**WORK INSTRUCTION:** If a picture appears in the records below, drop it, and reproduce everything else exactly.
╭─ RECORDS TO PROCESS
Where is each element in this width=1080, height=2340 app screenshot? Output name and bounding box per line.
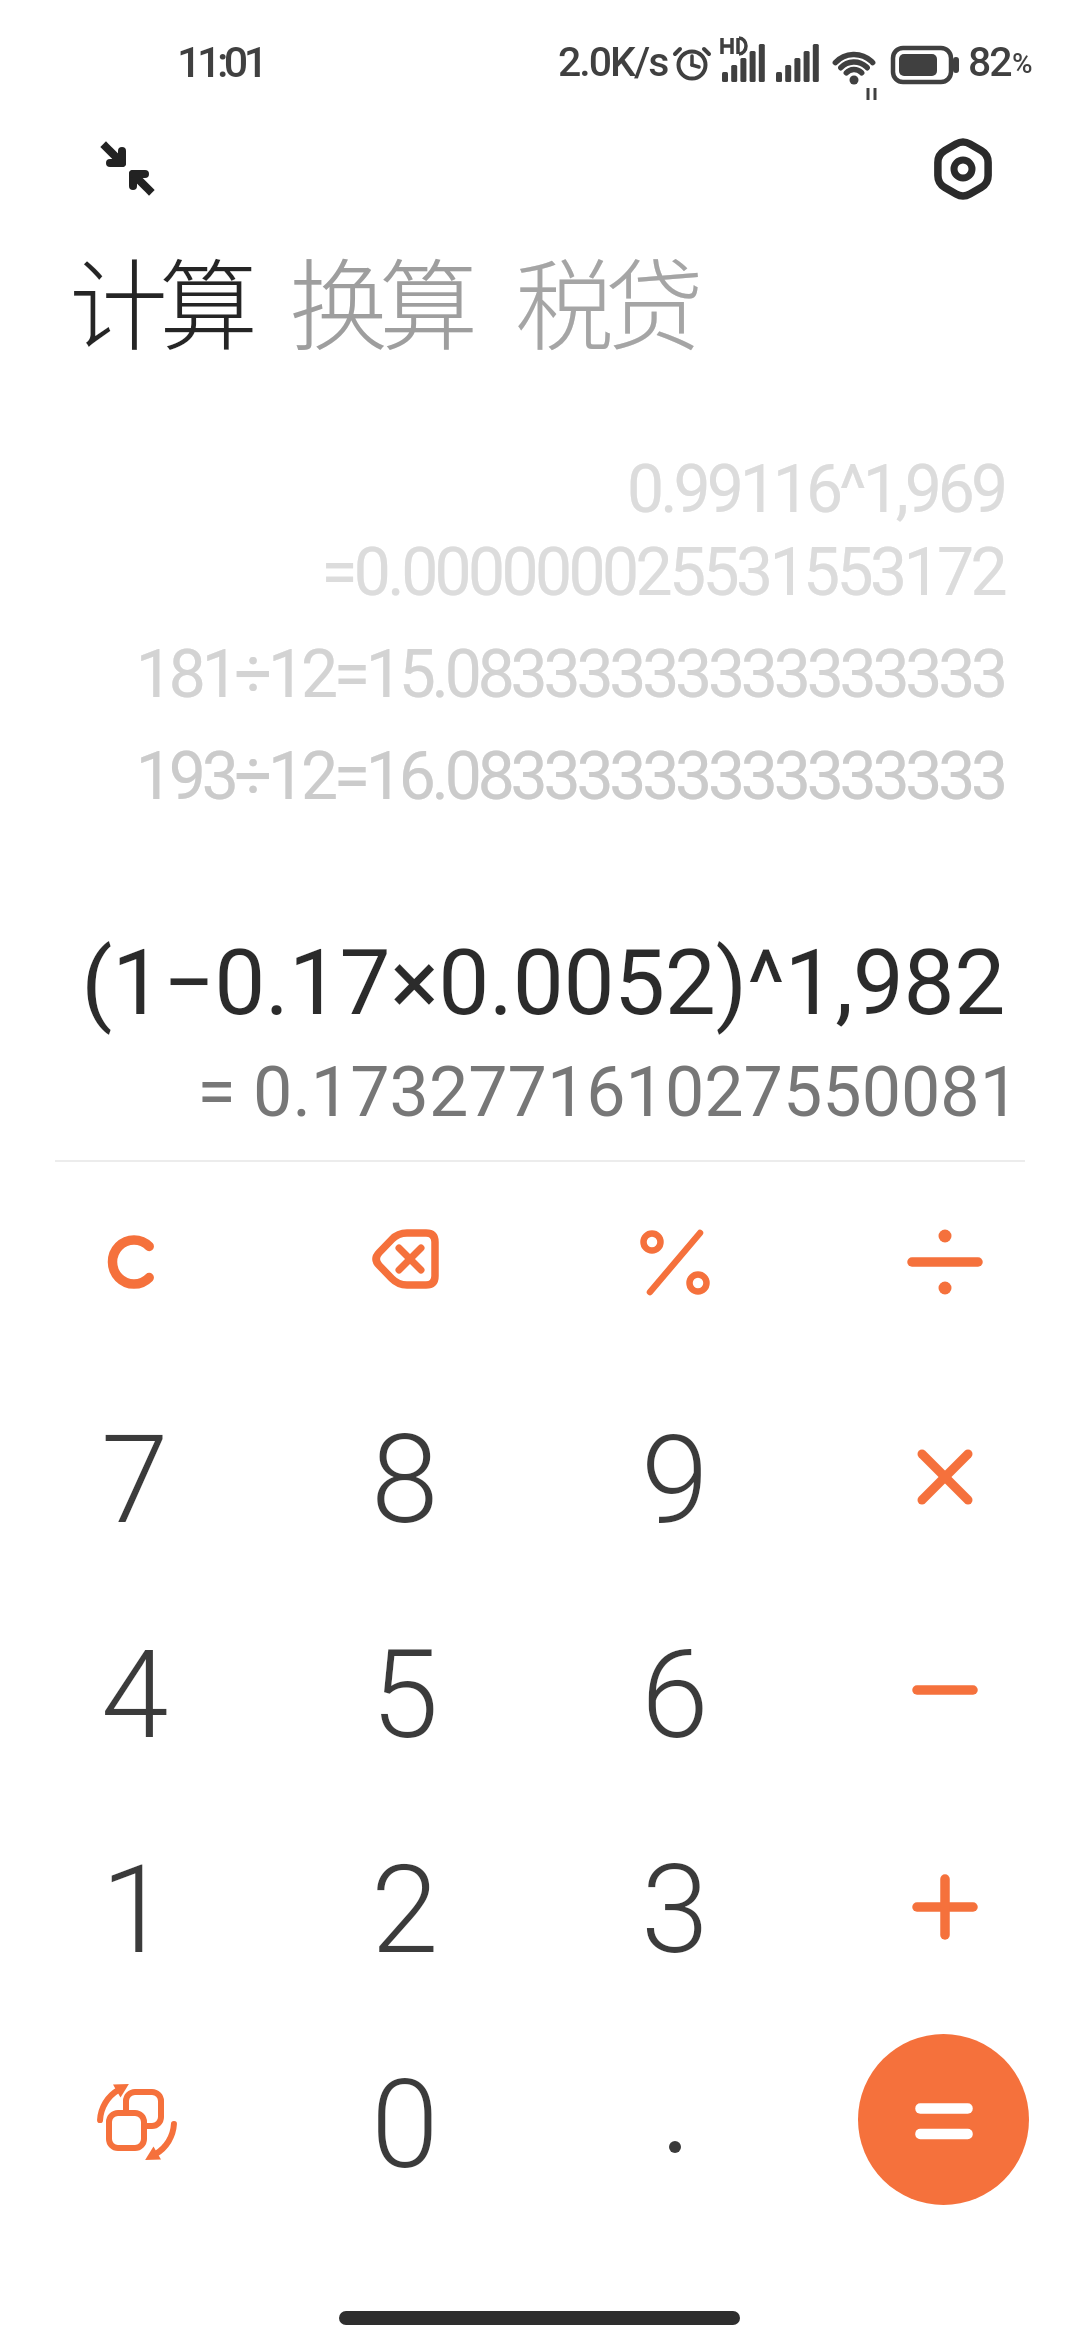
button[interactable] <box>929 135 997 203</box>
staticText: = 0.173277161027550081 <box>197 1051 1019 1133</box>
staticText: =0.000000025531553172 <box>321 534 1004 611</box>
button[interactable]: 税贷 <box>515 227 695 370</box>
staticText: 8 <box>371 1409 439 1552</box>
button[interactable] <box>540 2015 810 2229</box>
button[interactable] <box>810 1155 1080 1369</box>
button[interactable] <box>95 138 159 202</box>
staticText: 9 <box>641 1409 709 1552</box>
staticText: 0 <box>371 2054 439 2197</box>
button[interactable]: 0 <box>270 2018 540 2232</box>
button[interactable]: 9 <box>540 1373 810 1587</box>
button[interactable]: 3 <box>540 1803 810 2017</box>
staticText: 6 <box>641 1624 709 1767</box>
button[interactable]: 4 <box>0 1588 270 1802</box>
staticText: 3 <box>641 1839 709 1982</box>
button[interactable] <box>858 2034 1029 2205</box>
button[interactable]: 8 <box>270 1373 540 1587</box>
button[interactable]: 1 <box>0 1803 270 2017</box>
button[interactable]: 计算 <box>69 227 249 370</box>
staticText: 2 <box>371 1839 439 1982</box>
staticText: 11:01 <box>177 37 264 87</box>
button[interactable] <box>540 1155 810 1369</box>
button[interactable]: 7 <box>0 1373 270 1587</box>
button[interactable]: 换算 <box>289 227 469 370</box>
button[interactable] <box>810 1370 1080 1584</box>
staticText: 5 <box>371 1624 439 1767</box>
button[interactable] <box>0 2015 270 2229</box>
button[interactable] <box>270 1155 540 1369</box>
staticText: % <box>1012 47 1033 80</box>
staticText: 0.99116^1,969 <box>627 451 1004 528</box>
staticText: 193÷12=16.08333333333333333 <box>135 738 1004 815</box>
staticText: 7 <box>101 1409 169 1552</box>
staticText: (1−0.17×0.0052)^1,982 <box>81 930 1005 1037</box>
button[interactable]: 5 <box>270 1588 540 1802</box>
staticText: 2.0K/s <box>558 38 668 86</box>
button[interactable] <box>810 1585 1080 1799</box>
button[interactable] <box>0 1155 270 1369</box>
staticText: 181÷12=15.08333333333333333 <box>135 636 1004 713</box>
button[interactable]: 6 <box>540 1588 810 1802</box>
staticText: 82 <box>968 38 1011 86</box>
button[interactable] <box>810 1800 1080 2014</box>
staticText: 4 <box>101 1624 169 1767</box>
button[interactable]: 2 <box>270 1803 540 2017</box>
staticText: 1 <box>101 1839 169 1982</box>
╰─
**TASK OUTPUT:**
Where is each element in this width=1080, height=2340 app screenshot? Output name and bounding box per line.
button[interactable] <box>929 135 997 203</box>
staticText: = 0.173277161027550081 <box>197 1051 1019 1133</box>
staticText: =0.000000025531553172 <box>321 534 1004 611</box>
button[interactable]: 税贷 <box>515 227 695 370</box>
staticText: 8 <box>371 1409 439 1552</box>
button[interactable] <box>540 2015 810 2229</box>
button[interactable] <box>810 1155 1080 1369</box>
button[interactable] <box>95 138 159 202</box>
staticText: 9 <box>641 1409 709 1552</box>
staticText: 0 <box>371 2054 439 2197</box>
button[interactable]: 0 <box>270 2018 540 2232</box>
button[interactable]: 9 <box>540 1373 810 1587</box>
button[interactable]: 3 <box>540 1803 810 2017</box>
staticText: 6 <box>641 1624 709 1767</box>
button[interactable]: 4 <box>0 1588 270 1802</box>
staticText: 3 <box>641 1839 709 1982</box>
button[interactable] <box>858 2034 1029 2205</box>
button[interactable]: 8 <box>270 1373 540 1587</box>
button[interactable]: 1 <box>0 1803 270 2017</box>
button[interactable]: 计算 <box>69 227 249 370</box>
staticText: 2 <box>371 1839 439 1982</box>
staticText: 11:01 <box>177 37 264 87</box>
button[interactable] <box>540 1155 810 1369</box>
button[interactable]: 7 <box>0 1373 270 1587</box>
button[interactable]: 换算 <box>289 227 469 370</box>
button[interactable] <box>810 1370 1080 1584</box>
staticText: 5 <box>371 1624 439 1767</box>
button[interactable] <box>0 2015 270 2229</box>
button[interactable] <box>270 1155 540 1369</box>
staticText: % <box>1012 47 1033 80</box>
staticText: 0.99116^1,969 <box>627 451 1004 528</box>
staticText: 193÷12=16.08333333333333333 <box>135 738 1004 815</box>
staticText: 7 <box>101 1409 169 1552</box>
staticText: (1−0.17×0.0052)^1,982 <box>81 930 1005 1037</box>
button[interactable]: 5 <box>270 1588 540 1802</box>
staticText: 2.0K/s <box>558 38 668 86</box>
button[interactable] <box>810 1585 1080 1799</box>
button[interactable] <box>0 1155 270 1369</box>
staticText: 181÷12=15.08333333333333333 <box>135 636 1004 713</box>
button[interactable]: 6 <box>540 1588 810 1802</box>
staticText: 82 <box>968 38 1011 86</box>
button[interactable] <box>810 1800 1080 2014</box>
staticText: 4 <box>101 1624 169 1767</box>
button[interactable]: 2 <box>270 1803 540 2017</box>
staticText: 1 <box>101 1839 169 1982</box>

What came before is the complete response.